Nel nostro caso, invece, abbiamo scelto di aprire il confronto, anche se farlo significa esporsi. Perché mentre si prova a costruire un percorso serio di ascolto e condivisione, spuntano qua e là messaggi sarcastici, vignette anonime generate con l’intelligenza artificiale, provocazioni codarde che circolano sotto traccia. Non è il dissenso, a infastidire ma la sua banalizzazione: ridurre tutto a uno sfottò alimenta solo la sfiducia, non il confronto.

Dal 22 maggio a oggi, come FAST-Confsal, non abbiamo mai smesso di parlare con tutti. Abbiamo raccolto pareri, riflessioni, dubbi, anche rabbia.
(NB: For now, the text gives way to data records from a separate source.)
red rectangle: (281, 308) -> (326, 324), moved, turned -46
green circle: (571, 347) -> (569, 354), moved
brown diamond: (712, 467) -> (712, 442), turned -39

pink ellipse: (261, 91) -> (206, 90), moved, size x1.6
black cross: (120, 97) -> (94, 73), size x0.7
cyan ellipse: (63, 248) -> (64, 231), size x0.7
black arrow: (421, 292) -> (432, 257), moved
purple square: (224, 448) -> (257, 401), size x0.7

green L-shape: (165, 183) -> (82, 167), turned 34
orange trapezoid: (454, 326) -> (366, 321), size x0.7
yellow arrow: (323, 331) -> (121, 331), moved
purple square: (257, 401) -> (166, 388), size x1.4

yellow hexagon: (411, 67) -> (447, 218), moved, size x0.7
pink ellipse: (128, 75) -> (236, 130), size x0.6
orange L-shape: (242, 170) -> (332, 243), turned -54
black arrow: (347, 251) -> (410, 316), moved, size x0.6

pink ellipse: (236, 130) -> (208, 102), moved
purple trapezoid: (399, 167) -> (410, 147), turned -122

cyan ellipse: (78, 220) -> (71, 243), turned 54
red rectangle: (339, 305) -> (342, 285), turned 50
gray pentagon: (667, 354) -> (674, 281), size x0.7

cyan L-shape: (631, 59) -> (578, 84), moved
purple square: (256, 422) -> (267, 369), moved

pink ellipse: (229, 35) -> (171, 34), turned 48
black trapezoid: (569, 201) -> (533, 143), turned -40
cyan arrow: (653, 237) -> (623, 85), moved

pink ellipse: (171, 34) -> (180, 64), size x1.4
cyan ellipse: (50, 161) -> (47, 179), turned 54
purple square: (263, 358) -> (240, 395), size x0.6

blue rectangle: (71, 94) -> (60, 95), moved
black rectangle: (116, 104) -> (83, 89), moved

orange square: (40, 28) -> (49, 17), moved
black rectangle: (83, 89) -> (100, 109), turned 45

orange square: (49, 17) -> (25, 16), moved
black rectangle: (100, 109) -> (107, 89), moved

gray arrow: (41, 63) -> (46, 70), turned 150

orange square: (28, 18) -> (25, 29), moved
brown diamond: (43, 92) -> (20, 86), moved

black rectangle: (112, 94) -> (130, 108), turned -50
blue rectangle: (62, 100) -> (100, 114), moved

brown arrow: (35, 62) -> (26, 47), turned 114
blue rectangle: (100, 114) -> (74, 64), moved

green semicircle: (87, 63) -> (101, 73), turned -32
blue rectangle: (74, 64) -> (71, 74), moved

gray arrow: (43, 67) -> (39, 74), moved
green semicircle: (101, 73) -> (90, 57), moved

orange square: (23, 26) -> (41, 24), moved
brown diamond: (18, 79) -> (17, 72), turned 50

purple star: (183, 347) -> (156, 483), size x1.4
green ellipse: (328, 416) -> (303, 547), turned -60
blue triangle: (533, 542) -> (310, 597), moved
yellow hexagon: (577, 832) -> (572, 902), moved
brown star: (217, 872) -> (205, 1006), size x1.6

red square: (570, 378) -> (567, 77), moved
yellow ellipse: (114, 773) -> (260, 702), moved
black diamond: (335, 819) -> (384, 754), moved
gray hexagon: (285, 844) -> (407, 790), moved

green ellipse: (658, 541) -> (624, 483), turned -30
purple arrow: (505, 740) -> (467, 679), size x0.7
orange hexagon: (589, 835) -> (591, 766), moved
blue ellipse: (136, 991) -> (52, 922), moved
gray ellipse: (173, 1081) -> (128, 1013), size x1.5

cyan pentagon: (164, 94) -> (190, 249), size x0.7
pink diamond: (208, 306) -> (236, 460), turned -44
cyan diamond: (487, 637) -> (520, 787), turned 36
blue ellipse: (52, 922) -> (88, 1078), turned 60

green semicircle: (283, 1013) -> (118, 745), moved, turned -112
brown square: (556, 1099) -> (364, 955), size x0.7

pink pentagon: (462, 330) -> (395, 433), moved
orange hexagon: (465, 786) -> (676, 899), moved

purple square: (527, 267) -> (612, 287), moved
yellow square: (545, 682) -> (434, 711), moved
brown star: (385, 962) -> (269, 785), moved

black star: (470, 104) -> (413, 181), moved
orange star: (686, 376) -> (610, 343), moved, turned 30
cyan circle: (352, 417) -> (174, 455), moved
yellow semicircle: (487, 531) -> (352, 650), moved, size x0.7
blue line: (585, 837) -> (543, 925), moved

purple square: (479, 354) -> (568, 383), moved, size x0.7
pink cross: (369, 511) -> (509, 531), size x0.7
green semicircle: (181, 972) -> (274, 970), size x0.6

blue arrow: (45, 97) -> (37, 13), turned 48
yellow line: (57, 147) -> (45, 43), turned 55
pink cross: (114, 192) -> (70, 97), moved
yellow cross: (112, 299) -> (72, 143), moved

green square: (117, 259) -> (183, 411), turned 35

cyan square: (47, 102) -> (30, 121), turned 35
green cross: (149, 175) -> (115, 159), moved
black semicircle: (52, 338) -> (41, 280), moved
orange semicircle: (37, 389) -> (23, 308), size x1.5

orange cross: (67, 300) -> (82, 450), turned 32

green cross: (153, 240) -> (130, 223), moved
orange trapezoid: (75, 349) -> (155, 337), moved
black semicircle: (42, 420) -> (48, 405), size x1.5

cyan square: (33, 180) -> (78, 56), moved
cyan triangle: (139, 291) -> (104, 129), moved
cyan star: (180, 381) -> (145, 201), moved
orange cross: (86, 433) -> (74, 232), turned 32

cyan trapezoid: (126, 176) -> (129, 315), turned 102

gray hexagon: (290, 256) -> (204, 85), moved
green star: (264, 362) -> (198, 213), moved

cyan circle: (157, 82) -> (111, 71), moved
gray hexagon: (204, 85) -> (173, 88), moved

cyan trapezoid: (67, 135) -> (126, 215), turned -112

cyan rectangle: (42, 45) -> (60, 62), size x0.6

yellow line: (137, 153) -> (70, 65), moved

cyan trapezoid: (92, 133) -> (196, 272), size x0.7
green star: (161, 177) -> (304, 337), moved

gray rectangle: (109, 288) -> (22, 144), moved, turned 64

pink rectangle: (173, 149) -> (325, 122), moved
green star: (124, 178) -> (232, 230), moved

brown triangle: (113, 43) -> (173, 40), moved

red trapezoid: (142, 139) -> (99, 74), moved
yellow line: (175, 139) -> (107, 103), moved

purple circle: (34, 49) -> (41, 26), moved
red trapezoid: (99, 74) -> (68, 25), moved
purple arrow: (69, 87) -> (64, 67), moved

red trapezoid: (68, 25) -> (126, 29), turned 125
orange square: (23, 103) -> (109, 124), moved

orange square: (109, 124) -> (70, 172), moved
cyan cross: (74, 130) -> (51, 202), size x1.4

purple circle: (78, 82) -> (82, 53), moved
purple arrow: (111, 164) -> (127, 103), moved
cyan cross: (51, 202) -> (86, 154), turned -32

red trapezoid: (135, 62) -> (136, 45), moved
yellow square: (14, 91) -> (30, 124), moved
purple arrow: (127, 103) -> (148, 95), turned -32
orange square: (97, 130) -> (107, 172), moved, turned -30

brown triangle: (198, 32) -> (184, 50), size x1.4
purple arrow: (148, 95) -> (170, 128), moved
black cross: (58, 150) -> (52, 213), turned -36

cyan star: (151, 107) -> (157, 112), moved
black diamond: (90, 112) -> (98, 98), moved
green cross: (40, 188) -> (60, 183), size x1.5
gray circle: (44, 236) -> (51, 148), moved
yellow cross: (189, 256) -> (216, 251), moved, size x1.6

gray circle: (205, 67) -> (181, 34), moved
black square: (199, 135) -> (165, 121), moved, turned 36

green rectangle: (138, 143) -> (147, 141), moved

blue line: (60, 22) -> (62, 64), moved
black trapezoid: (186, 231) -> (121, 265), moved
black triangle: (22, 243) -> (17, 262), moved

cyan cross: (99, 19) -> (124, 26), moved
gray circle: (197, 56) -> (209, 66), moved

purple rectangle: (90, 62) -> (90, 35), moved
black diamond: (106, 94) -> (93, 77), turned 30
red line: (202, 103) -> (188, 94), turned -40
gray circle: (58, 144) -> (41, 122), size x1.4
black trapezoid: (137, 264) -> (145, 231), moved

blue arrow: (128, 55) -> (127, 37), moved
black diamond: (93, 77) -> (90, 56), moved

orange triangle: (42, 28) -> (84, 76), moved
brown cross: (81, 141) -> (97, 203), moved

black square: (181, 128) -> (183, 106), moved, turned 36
Non tutte le voci dicono la stessa cosa ma tutte meritano attenzione. E sì, forse anche queste righe saranno usate da qualcuno per una nuova polemica. Ma noi non ci nascondiamo: ci mettiamo la faccia, come sempre. Altri preferiscono avatar e maschere digitali, spesso affilando la matita rossa senza aver mai scritto una sola pagina di futuro per i lavoratori.

Il referendum, per noi, non è un punto di arrivo ma l’inizio di una riflessione collettiva. Qualunque sarà il risultato, bisognerà saperne trarre conseguenze operative. Se prevarrà il “sì”, andrà ripensata l’azione sindacale per accompagnare l’applicazione del nuovo contratto. Se sarà “no”, servirà una proposta alternativa, credibile e condivisa. In entrambi i casi, ciò che conta è non ricadere nello stallo negoziale che da troppo tempo ci condanna a inseguire aspettative crescenti senza strumenti per realizzarle.

È questo il paradosso che ci accompagna da anni: pretendere di cambiare senza mai rischiare, avanzare rivendicazioni moderando le ambizioni. Eppure il vero sindacato, quello che serve al Paese, è quello che sa dire ciò che è giusto chiedere, anche quando è difficile ottenere. Non possiamo più permetterci la prudenza che ci ha condotti a un declino salariale e produttivo che molti fingono di scoprire solo oggi.

Noi invece lo denunciamo da tempo. E ora, più che mai, chiediamo a chi lavora di aiutarci a decidere. Insieme. Con la penna, certo. Ma anche con la testa e con il cuore.